Top of Supplied information
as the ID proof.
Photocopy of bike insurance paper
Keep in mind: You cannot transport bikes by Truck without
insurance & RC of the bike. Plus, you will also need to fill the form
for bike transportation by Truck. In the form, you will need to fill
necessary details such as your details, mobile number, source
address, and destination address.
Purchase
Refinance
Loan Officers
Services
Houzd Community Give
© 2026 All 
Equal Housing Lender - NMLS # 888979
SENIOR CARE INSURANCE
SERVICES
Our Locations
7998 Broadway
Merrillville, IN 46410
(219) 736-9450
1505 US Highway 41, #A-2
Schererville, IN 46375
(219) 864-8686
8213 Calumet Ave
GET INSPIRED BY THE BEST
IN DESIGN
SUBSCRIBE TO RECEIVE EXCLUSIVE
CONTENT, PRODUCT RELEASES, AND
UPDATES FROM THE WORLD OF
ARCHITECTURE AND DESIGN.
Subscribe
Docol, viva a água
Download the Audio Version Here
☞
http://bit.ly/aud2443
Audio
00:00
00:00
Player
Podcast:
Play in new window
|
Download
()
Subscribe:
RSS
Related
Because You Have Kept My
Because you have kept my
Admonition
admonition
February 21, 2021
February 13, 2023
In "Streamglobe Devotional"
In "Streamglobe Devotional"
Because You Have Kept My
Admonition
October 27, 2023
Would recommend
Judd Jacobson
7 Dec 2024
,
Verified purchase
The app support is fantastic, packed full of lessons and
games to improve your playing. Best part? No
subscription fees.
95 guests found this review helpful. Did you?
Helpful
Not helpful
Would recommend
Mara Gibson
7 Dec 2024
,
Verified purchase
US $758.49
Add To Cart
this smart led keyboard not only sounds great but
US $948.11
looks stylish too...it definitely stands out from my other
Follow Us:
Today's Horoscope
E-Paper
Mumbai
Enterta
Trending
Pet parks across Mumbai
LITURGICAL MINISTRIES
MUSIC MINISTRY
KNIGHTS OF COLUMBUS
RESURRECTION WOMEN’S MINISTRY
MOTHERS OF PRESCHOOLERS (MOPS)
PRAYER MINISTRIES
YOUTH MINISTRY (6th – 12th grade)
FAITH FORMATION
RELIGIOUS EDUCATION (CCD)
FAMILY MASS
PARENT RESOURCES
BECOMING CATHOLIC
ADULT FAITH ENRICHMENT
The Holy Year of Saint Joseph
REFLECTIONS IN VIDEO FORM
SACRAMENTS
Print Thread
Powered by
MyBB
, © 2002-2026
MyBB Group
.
Bottom of Supplied information
Print out all the entries above exactly.

as the ID proof.
Photocopy of bike insurance paper
Keep in mind: You cannot transport bikes by Truck without
insurance & RC of the bike. Plus, you will also need to fill the form
for bike transportation by Truck. In the form, you will need to fill
necessary details such as your details, mobile number, source
address, and destination address.
Purchase
Refinance
Loan Officers
Services
Houzd Community Give
© 2026 All 
Equal Housing Lender - NMLS # 888979
SENIOR CARE INSURANCE
SERVICES
Our Locations
7998 Broadway
Merrillville, IN 46410
(219) 736-9450
1505 US Highway 41, #A-2
Schererville, IN 46375
(219) 864-8686
8213 Calumet Ave
GET INSPIRED BY THE BEST
IN DESIGN
SUBSCRIBE TO RECEIVE EXCLUSIVE
CONTENT, PRODUCT RELEASES, AND
UPDATES FROM THE WORLD OF
ARCHITECTURE AND DESIGN.
Subscribe
Docol, viva a água
Download the Audio Version Here
☞
http://bit.ly/aud2443
Audio
00:00
00:00
Player
Podcast:
Play in new window
|
Download
()
Subscribe:
RSS
Related
Because You Have Kept My
Because you have kept my
Admonition
admonition
February 21, 2021
February 13, 2023
In "Streamglobe Devotional"
In "Streamglobe Devotional"
Because You Have Kept My
Admonition
October 27, 2023
Would recommend
Judd Jacobson
7 Dec 2024
,
Verified purchase
The app support is fantastic, packed full of lessons and
games to improve your playing. Best part? No
subscription fees.
95 guests found this review helpful. Did you?
Helpful
Not helpful
Would recommend
Mara Gibson
7 Dec 2024
,
Verified purchase
US $758.49
Add To Cart
this smart led keyboard not only sounds great but
US $948.11
looks stylish too...it definitely stands out from my other
Follow Us:
Today's Horoscope
E-Paper
Mumbai
Enterta
Trending
Pet parks across Mumbai
LITURGICAL MINISTRIES
MUSIC MINISTRY
KNIGHTS OF COLUMBUS
RESURRECTION WOMEN’S MINISTRY
MOTHERS OF PRESCHOOLERS (MOPS)
PRAYER MINISTRIES
YOUTH MINISTRY (6th – 12th grade)
FAITH FORMATION
RELIGIOUS EDUCATION (CCD)
FAMILY MASS
PARENT RESOURCES
BECOMING CATHOLIC
ADULT FAITH ENRICHMENT
The Holy Year of Saint Joseph
REFLECTIONS IN VIDEO FORM
SACRAMENTS
Print Thread
Powered by
MyBB
, © 2002-2026
MyBB Group
.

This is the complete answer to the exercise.